»»

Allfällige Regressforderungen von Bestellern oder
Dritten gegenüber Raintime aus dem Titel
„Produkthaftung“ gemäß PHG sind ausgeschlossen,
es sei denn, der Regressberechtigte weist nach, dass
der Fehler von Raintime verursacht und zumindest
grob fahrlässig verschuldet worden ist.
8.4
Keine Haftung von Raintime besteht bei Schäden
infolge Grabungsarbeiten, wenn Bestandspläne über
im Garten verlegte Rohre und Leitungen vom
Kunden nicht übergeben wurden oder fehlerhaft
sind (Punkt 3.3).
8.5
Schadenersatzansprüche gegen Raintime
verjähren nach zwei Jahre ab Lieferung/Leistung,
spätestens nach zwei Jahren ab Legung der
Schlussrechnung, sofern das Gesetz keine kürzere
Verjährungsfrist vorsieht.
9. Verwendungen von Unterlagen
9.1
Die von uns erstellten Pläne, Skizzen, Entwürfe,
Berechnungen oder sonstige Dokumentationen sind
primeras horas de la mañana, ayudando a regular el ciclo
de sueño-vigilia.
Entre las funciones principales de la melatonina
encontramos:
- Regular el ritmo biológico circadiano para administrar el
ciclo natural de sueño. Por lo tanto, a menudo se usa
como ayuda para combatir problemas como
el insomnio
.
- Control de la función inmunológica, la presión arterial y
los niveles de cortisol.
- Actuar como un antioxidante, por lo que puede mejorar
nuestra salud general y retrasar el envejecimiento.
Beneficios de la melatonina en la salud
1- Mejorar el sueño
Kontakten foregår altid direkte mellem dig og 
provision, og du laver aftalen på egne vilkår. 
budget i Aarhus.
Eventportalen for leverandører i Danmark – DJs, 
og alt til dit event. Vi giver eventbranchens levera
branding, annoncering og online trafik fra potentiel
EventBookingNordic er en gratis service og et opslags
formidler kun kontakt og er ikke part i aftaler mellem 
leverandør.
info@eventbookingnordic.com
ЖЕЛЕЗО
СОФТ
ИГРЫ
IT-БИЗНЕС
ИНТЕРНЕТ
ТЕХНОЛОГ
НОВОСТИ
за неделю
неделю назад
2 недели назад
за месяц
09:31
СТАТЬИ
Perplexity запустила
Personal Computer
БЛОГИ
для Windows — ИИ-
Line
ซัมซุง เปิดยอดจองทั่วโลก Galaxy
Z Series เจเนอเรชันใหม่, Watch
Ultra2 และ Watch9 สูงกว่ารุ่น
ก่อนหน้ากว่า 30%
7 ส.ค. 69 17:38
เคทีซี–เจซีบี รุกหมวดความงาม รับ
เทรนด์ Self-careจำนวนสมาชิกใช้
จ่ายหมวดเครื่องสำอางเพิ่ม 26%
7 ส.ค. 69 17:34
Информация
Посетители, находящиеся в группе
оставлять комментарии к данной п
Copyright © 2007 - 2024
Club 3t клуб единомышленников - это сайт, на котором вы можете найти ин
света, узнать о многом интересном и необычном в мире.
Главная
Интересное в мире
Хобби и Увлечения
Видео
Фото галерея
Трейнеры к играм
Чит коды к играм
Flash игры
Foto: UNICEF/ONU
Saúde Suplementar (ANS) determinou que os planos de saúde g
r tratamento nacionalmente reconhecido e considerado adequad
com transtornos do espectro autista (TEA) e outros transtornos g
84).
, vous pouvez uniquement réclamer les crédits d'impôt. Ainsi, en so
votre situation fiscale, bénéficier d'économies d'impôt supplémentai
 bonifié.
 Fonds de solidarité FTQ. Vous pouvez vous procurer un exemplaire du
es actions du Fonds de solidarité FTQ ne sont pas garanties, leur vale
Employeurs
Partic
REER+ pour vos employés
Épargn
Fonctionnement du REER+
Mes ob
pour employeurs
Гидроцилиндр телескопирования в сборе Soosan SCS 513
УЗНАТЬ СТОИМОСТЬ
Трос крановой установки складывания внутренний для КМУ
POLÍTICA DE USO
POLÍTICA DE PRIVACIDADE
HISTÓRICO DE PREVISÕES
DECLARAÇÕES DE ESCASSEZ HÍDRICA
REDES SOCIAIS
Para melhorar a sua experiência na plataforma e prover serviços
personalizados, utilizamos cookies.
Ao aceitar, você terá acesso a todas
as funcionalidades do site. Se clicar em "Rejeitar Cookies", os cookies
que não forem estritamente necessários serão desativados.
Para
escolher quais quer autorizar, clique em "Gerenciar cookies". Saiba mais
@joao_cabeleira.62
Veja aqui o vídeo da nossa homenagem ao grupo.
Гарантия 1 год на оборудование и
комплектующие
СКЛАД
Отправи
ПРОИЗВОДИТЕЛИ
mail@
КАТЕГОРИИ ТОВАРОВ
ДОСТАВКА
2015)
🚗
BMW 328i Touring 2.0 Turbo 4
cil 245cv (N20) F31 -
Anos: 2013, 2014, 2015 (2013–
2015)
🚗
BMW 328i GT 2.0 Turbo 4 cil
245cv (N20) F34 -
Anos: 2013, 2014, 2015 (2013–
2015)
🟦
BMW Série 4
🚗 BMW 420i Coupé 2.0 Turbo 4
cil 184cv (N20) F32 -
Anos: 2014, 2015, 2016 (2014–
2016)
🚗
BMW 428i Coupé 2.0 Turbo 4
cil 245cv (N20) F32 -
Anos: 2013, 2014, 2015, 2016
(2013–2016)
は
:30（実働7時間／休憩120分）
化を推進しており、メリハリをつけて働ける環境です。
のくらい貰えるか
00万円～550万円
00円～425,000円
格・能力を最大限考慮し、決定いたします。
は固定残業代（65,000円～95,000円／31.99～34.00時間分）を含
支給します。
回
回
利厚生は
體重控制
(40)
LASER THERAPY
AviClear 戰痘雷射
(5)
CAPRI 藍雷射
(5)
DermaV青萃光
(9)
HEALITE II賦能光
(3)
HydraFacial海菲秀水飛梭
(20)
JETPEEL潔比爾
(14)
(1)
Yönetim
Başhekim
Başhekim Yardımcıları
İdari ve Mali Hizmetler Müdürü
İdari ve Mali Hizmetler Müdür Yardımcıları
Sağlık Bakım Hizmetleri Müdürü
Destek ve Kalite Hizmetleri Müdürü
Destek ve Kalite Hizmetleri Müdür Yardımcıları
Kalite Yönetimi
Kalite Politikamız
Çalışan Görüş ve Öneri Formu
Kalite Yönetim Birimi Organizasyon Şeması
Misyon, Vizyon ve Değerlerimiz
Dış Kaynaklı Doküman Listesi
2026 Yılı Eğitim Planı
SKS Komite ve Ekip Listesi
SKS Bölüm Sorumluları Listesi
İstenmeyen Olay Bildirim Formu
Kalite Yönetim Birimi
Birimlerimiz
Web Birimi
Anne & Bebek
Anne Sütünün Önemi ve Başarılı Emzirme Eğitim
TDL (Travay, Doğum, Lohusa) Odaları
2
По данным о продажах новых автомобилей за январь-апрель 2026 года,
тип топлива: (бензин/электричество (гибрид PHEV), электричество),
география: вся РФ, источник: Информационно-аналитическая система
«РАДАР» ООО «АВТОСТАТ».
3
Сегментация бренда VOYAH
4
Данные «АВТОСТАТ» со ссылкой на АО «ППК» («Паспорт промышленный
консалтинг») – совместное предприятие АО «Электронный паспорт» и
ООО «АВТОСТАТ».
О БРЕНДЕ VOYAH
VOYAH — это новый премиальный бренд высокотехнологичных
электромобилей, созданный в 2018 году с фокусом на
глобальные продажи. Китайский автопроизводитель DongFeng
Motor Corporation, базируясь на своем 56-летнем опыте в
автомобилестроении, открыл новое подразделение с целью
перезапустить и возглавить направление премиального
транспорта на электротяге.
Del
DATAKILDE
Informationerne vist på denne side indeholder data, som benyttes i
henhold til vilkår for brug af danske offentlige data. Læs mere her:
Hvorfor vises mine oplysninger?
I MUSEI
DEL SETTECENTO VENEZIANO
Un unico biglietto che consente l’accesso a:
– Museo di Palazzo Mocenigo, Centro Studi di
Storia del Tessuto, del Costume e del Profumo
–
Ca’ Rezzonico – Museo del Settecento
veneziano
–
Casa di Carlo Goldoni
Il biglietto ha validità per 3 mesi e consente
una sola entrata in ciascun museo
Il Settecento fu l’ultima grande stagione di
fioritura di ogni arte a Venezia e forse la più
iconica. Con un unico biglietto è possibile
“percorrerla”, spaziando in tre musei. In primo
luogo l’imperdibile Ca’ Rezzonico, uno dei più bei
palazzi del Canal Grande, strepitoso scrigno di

««

**TASK REQUIREMENTS**: Everything above from the line with "AviClear 戰痘雷射" to the line with "Kalite Yönetim Birimi Organizasyon Şeması", both included, must be repeated exactly, and nothing outside that range.

**EXPECTED ANSWER**:
AviClear 戰痘雷射
(5)
CAPRI 藍雷射
(5)
DermaV青萃光
(9)
HEALITE II賦能光
(3)
HydraFacial海菲秀水飛梭
(20)
JETPEEL潔比爾
(14)
(1)
Yönetim
Başhekim
Başhekim Yardımcıları
İdari ve Mali Hizmetler Müdürü
İdari ve Mali Hizmetler Müdür Yardımcıları
Sağlık Bakım Hizmetleri Müdürü
Destek ve Kalite Hizmetleri Müdürü
Destek ve Kalite Hizmetleri Müdür Yardımcıları
Kalite Yönetimi
Kalite Politikamız
Çalışan Görüş ve Öneri Formu
Kalite Yönetim Birimi Organizasyon Şeması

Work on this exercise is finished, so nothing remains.